Gisteren was er op Facebook de hele dag een
opsporingsbericht aan het rondgonzen. ‘Delen alstublieft’, klonk de boodschap.
‘Deze verdwijning is echt onrustbarend.’ Serieuze mensen als Dirk Verhofstadt
en Tessa Vermeiren deden eraan mee. Zij kenden die jonge vrouw, of haar ouders.
Zij communiceerden hun ongerustheid. Doordat je die mensen respecteert, zet je
even je ongeïnteresseerdheid aan de kant. Wie is die Aurore R.? Een foto.
Blond, goedlachs. Een goed meisje. Altijd iemands kind ook. R.?, zou het
familie zijn van – en dan denk je aan een man die je ooit bij een uitgeverij
hebt ontmoet. Een link met de realiteit.
Waar buiten Facebook dergelijke opsporingsberichten je
Siberisch koud laten, geraak je er hier willens nillens dichter op betrokken.
En dat voel je dan ook wanneer ’s avonds al even viraal de onheilstijding wordt
verspreid: Aurore R. is dood aangetroffen.
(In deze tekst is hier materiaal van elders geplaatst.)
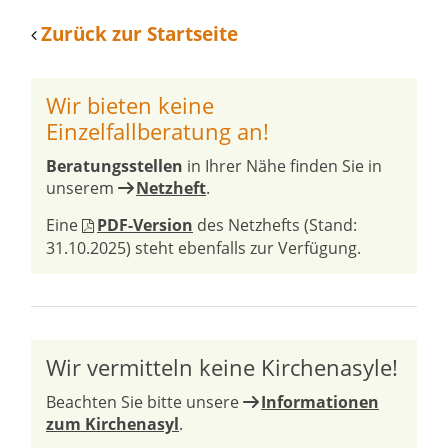
Zurück zur Startseite
Wir bieten keine
Einzelfallberatung an!
Beratungsstellen
in Ihrer Nähe finden Sie in
unserem
Netzheft
.
Eine
PDF-Version
des Netzhefts (Stand:
31.10.2025) steht ebenfalls zur Verfügung.
Wir vermitteln keine Kirchenasyle!
Beachten Sie bitte unsere
Informationen
zum Kirchenasyl
.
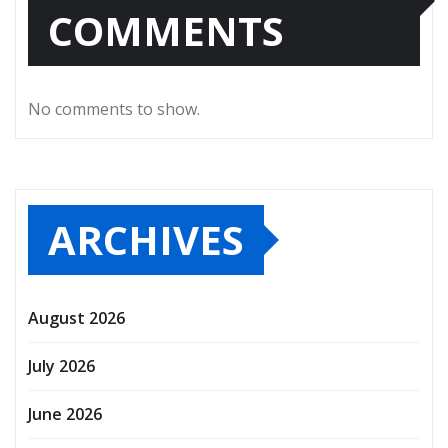
COMMENTS
No comments to show.
ARCHIVES
August 2026
July 2026
June 2026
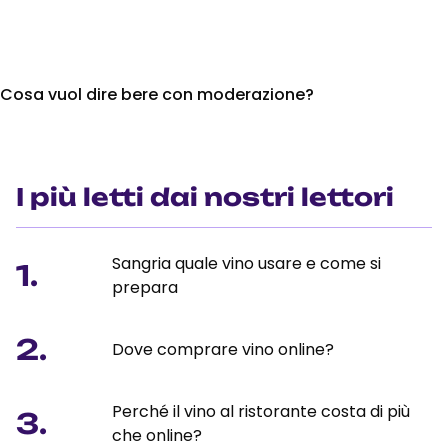
Cosa vuol dire bere con moderazione?
I più letti dai nostri lettori
Sangria quale vino usare e come si
1.
prepara
2.
Dove comprare vino online?
Perché il vino al ristorante costa di più
3.
che online?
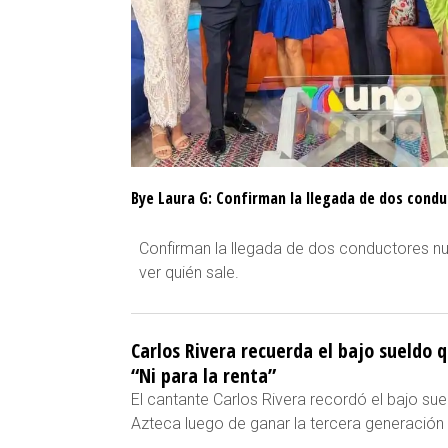
Bye Laura G: Confirman la llegada de dos condu
Confirman la llegada de dos conductores nu
ver quién sale.
Carlos Rivera recuerda el bajo sueldo 
“Ni para la renta”
El cantante Carlos Rivera recordó el bajo su
Azteca luego de ganar la tercera generación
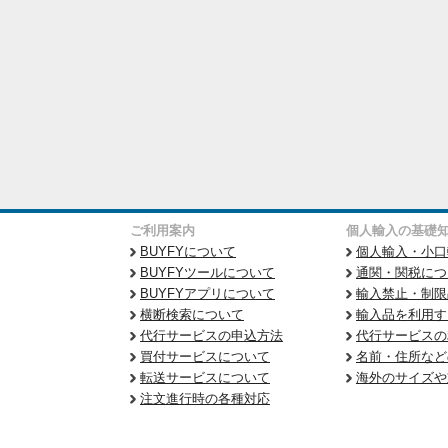
ご利用案内
個人輸入の基礎
BUYFYについて
個人輸入・小口
BUYFYツールについて
通関・関税につ
BUYFYアプリについて
輸入禁止・制限
横断検索について
輸入品を利用す
代行サービスの申込方法
代行サービスの
買付サービスについて
名前・住所など
転送サービスについて
海外のサイズや
注文進行時の各種対応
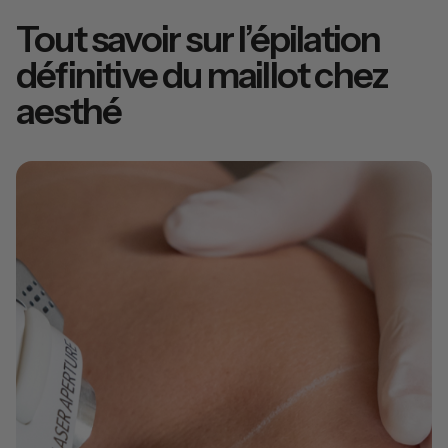
Tout savoir sur l’épilation
définitive du maillot chez
aesthé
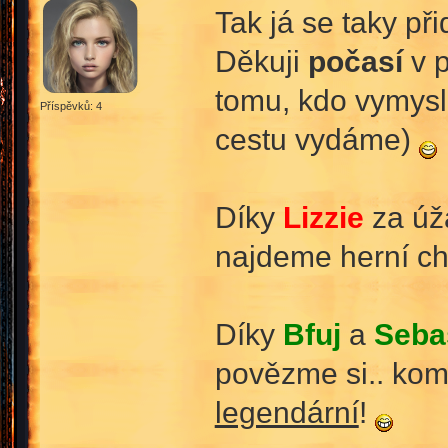
Tak já se taky př
Děkuji
počasí
v p
tomu, kdo vymysl
Příspěvků: 4
cestu vydáme)
Díky
Lizzie
za úž
najdeme herní chví
Díky
Bfuj
a
Seba
povězme si.. komu
legendární
!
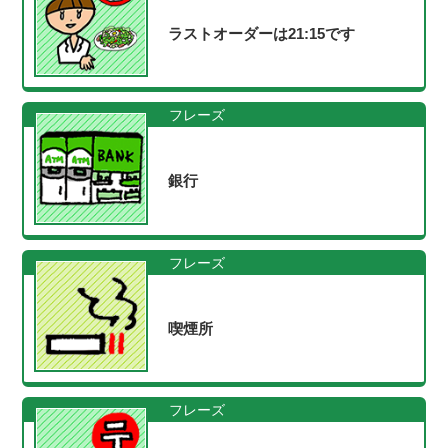
ラストオーダーは21:15です
フレーズ
銀行
フレーズ
喫煙所
フレーズ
Dat raakt je. Nooit ontmoet of zelfs
maar van ver gekend, die vrouw, en toch voel je verdriet. Wellicht ook omdat je
meevoelt met al die verdrieten van al die andere mensen.
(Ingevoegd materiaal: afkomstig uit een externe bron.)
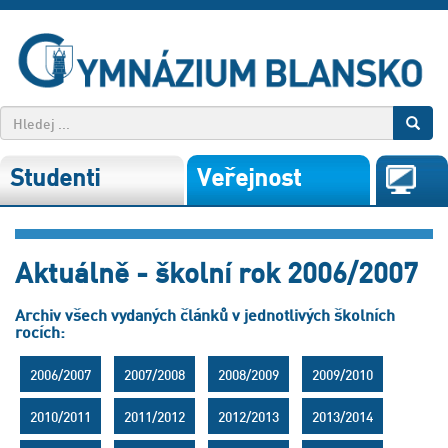
Studenti
Veřejnost
Aktuálně - školní rok 2006/2007
Archiv všech vydaných článků v jednotlivých školních
rocích:
2006/2007
2007/2008
2008/2009
2009/2010
2010/2011
2011/2012
2012/2013
2013/2014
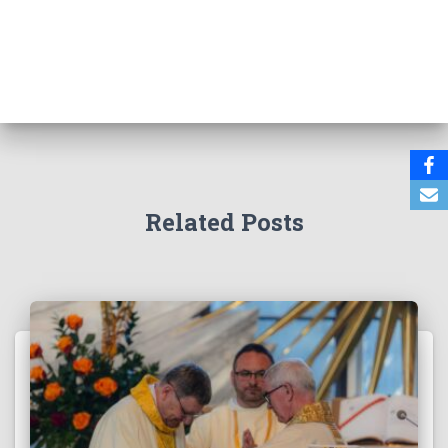
Related Posts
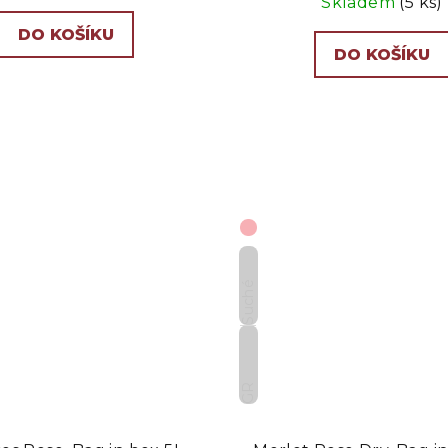
ů
Skladem
(5 ks)
DO KOŠÍKU
DO KOŠÍKU
Suché
GR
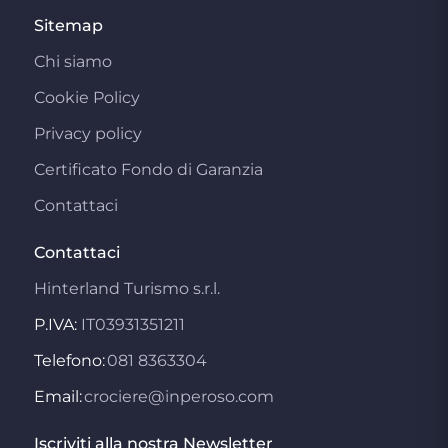
Sitemap
Chi siamo
Cookie Policy
Privacy policy
Certificato Fondo di Garanzia
Contattaci
Contattaci
Hinterland Turismo s.r.l.
P.IVA:
IT03931351211
Telefono:
081 8363304
Email:
crociere@inperoso.com
Iscriviti alla nostra Newsletter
Vandaag beheerst dit slechte nieuws de online kranten en het
televisiejournaal. Dan zie je ook hoe die sociale media een op zich, hoe erg
ook, niet zo belangrijke gebeurtenis uitvergroten. Die collectieve, grotendeels
virtuele betrokkenheid vergroot het belang. Je mist intimiteit in dat bericht.
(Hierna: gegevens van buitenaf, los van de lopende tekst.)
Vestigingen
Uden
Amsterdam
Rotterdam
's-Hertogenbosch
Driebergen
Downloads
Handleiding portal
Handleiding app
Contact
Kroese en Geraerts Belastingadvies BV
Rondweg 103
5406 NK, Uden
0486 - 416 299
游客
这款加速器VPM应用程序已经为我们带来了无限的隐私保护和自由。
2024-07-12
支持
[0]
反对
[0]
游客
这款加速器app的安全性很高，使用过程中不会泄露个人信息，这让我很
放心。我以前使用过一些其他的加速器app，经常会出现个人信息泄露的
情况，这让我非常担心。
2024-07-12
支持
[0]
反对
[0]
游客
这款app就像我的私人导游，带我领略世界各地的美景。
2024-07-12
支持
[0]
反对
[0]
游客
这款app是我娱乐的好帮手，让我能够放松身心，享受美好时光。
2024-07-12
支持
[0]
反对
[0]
Sommige zaken hoeven wij toch echt niet te weten? En dan worden reporters naar
de Gentse Feesten gestuurd – daar was het dat Aurore R. naartoe was gegaan,
alvorens midden in de nacht helemaal alleen de lange wandeling naar haar op de
parkeerplaats van de Carrefour van Sint-Denijs-Westrem achtergelaten auto te maken.
Bij beschonken feestvierders – het is zeven uur in de ochtend en daar rukken de
vuilniswagens al aan – peilt de reporter naar de impact van het gebeurde op hun
feestgevoel. Schokkend vind ik dat. Obsceen.
Een van de geïnterviewden zegt iets verstandigs. Het is niet
prettig om vast te stellen, maar het is goed om eraan te worden herinnerd dat
het misschien niet zo’n goed idee is om als vrouw alleen op zo’n ontiegelijk
uur een lange wandeling door de stad en door bepaalde achterbuurten van de stad
te maken. Dat is een verschrikkelijk terechte opmerking: in zo’n wereld leven
we ook, al dan niet met feestgedruis op de achtergrond.